The IRS is auditing more people who deduct employee business expenses. If you work for someone and deduct work expenses, then this report is for you.
If you are called in for an audit, do you know how to defend yourself? Many people go into an IRS audit with confidence, believing that their receipts will allow their tax deductions. But when the auditor is done with them, ALL of their work expenses are denied.
So, where did they go wrong?
Answer: They didn’t know what makes a work expense deductible.
The two main things that make a work expense deductible are:
- The expense must be for the benefit of your employer, or for a skill that is required for your employment; and
Your employer will not reimburse the expense.
- During an audit, the IRS will review your company’s Reimbursement Policy. If it learns that you would have reimbursed had you submitted an expense report, then your deduction will be denied.
The IRS keeps a list of large companies that have an official Reimbursement Policy. If you are employed by one of them and deduct work expenses, then you have a high chance of being audited.
The IRS makes the assumption that if your employer didn’t reimburse you, then the expense must not be related to your job. It is up to you to prove otherwise.

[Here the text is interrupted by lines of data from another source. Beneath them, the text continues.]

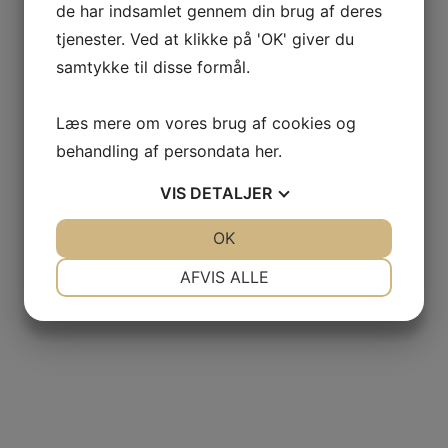
de har indsamlet gennem din brug af deres
tjenester. Ved at klikke på 'OK' giver du
samtykke til disse formål.
Læs mere om vores brug af cookies og
behandling af persondata
her
.
VIS
DETALJER
JA
NEJ
OK
JA
NEJ
NØDVENDIGE
PRÆFERENCER
AFVIS ALLE
JA
NEJ
JA
NEJ
MARKETING
STATISTIK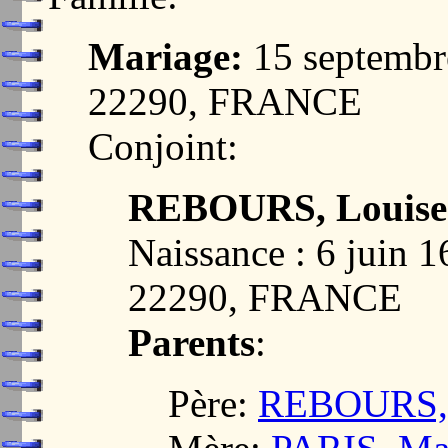
Mariage:
15 septemb
22290, FRANCE
Conjoint:
REBOURS, Louise
Naissance : 6 juin
22290, FRANCE
Parents
:
Père:
REBOURS, 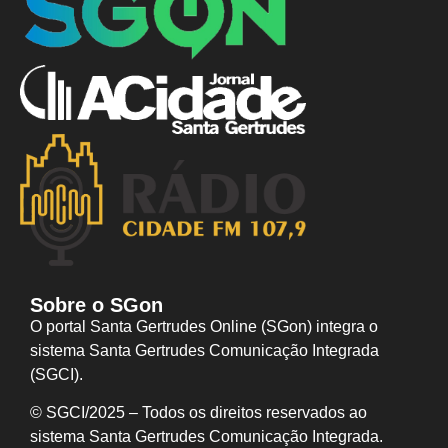
Sobre o SGon
O portal Santa Gertrudes Online (SGon) integra o
sistema Santa Gertrudes Comunicação Integrada
(SGCI).
© SGCI/2025 – Todos os direitos reservados ao
sistema Santa Gertrudes Comunicação I
ntegrada.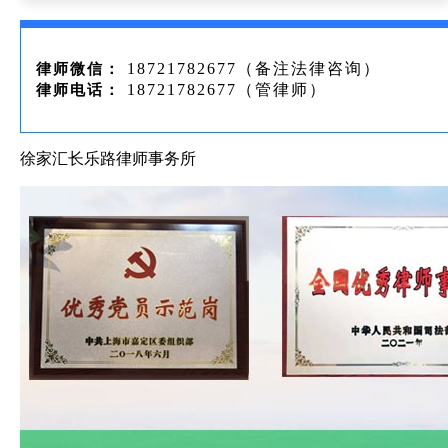
18721782677（备注法律咨询）
律师微信：
18721782677（管律师）
律师电话：
徐家汇长乐路律师事务所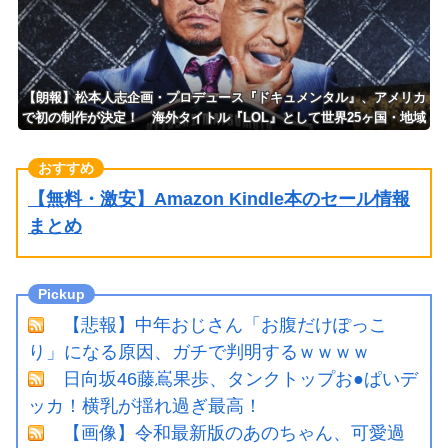
【朗報】松本人志企画・プロデュース『ドキュメンタル』、アメリカ
で初の制作が決定！ 海外タイトル『LOL』として世界25ヶ国・地域
で展開
【無料・激安】Amazon Kindle本のセール情報
まとめ
【悲報】中年おじさん「お腹だけぽっこ
り」になる原因、ガチで判明するｗｗｗｗ
日向坂46藤嶌果歩、タンクトップお●ぱいデ
ッカ！横乳が揺れ過ぎ最高！
【画像】令和最新版のあのちゃん、可愛過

There are strategies to minimize the damage. If we were representing you in the audit, we would review your employer’s Reimbursement Policy for limitations. Most companies do NOT reimburse ALL expenses and often the mileage reimbursement is less than the allowable IRS rate. We would argue that any expenses in excess of what your employer would have reimbursed should be allowed.
In order to win an audit of work-related expenses, you must not only keep your receipts, but you should also record specifically why the expenses were necessary to perform your job. The extra steps of keeping good records will help, if and when you are audited.